Dirty Dancing: a diamond in the dirt

Dirty Dancing: a diamond in the dirt

From ‘nobody puts Baby in the corner’ to nobody puts women in the corner – Millie Buckingham discusses Dirty Dancing at thirty.

Rejected by every big production company, Dirty Dancing seemed as though it was never set to be a success. Even when it was finally taken on by an independent film company, Great American Films Limited Partnership, in 1987 it was given a budget of only $6 million USD, just a third of the average film budget at the time. Two weeks ago marked the film’s 30th anniversary and during that time the film has become one of the most loved and recreated with its two main characters, Baby (Jennifer Grey) and Johnny Castle (Patrick Swayze), having become two of film’s greatest sweethearts.
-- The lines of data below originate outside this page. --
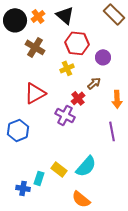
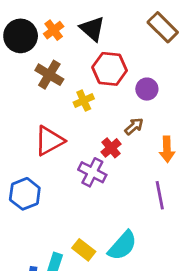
yellow cross: (67, 68) -> (84, 101), moved

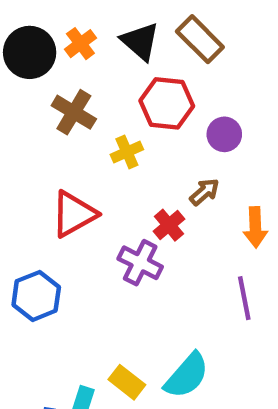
brown rectangle: (163, 27) -> (200, 39), moved

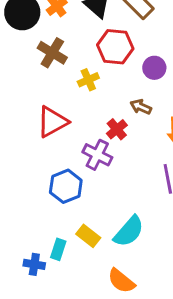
brown arrow: (204, 192) -> (141, 107), turned -115
blue hexagon: (36, 296) -> (66, 186), moved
The name Dirty Dancing was a dubious title to give the film, seeming somewhat too racy for general viewing but it surpassed any expectation. I remember my Nana, a former ballerina who I thought would love the film, having a look of horror on her face during the opening credits in which characters gyrate to ‘Be My Baby’ by The Ronnettes. Dirty Dancing feels timeless to us but to the generation of Baby’s parents and my Nana, such things were shocking.

Penny’s abortion is the most taboo event in the film, yet its writer, Eleanor Bergstein, was surprised at how few people questioned it simply because they were so shocked by everything else. However, when a company refused to sponsor the film because of the abortion, Bergstein was told it would have to be taken out. She contested that Penny’s abortion was a major factor in the sequence of events and what led Baby to meet Johnny and eventually the scene was kept. Bergstein said that she had to write in Penny’s abortion carefully because ‘so many moral messages end up on the cutting room floor’.

The Guardian’s Hadley Freeman wrote an ode to the film in her article: ‘Why I owe it all to 1980s movies’ in which she quotes Bergstein who ‘rightly thought the best way to deliver a social message was “to present it in a pleasurable way so that the moral lessons would sneak up on people”’. This is reminiscent of Amy Schumer’s ‘Leather Special’ on Netflix in which she jokes that if she wears sexy clothes on stage she can lure people in and then get them to laugh along with her feminist comedy. Perhaps the film itself began this precedent – transcending historical and cultural boundaries and educating audiences through the enticement of sex.

Freeman notes that Baby is a teenage girl discovering sex and, moreover, Dirty Dancing is a film which celebrates female sexuality. There is no judgement, regret or over-thinking involved which is so often the case in films depicting teenage girls. Freeman picks out films like Easy A where the rumour of Olive having ‘done it’ is town gossip and, as a result, she is endlessly slut-shamed. Clueless implies that saving your virginity is classy and when the character of Dionne does have sex it is because her boyfriend is desperate to so she grudgingly gives in.

Freeman also points out how afraid films have become of talking about, let alone advocating, abortions. Despite many women having them, films are failing to reflect how far we have come. Once again Freeman picks out films like Knocked Up which presents two characters who know nothing about each other expecting a baby. One might think that two strangers attempting child rearing together quite irresponsible yet the only characters who suggest an abortion are portrayed as cold-hearted. More recent films like 2014’s ‘Obvious Child’, written and directed by Gillian Robespierre, takes a less problematic approach to abortion in combining truth and comedy. But it is Penny’s being unjudged and portrayed without prejudice that gives Dirty Dancing longevity extending from one century to another. Dirty Dancing was ahead of its time, despite being produced two decades after it is set. While the film was aimed at teenage girls in 1987, the audience they didn’t expect was those girls’ mothers who had been Baby’s age when it was set.

Dirty Dancing is concise, unapologetically sexy and it exposes the gap between the liberal youth of the 60s and their parents. Dirty Dancing therefore is timeless because it speaks truths in a neutral fashion, where women are allowed sexual freedom and relationships of pleasure whilst giving more problematic relationships an equal platform for discussion. It is these truths that speak to generations of women who have watched and fallen in love with the film and whose hearts it will continue to capture for generations to come. Not to mention the soundtrack which will never stop making you want to have Patrick Swayze pull you out of a corner and do ‘the lift’.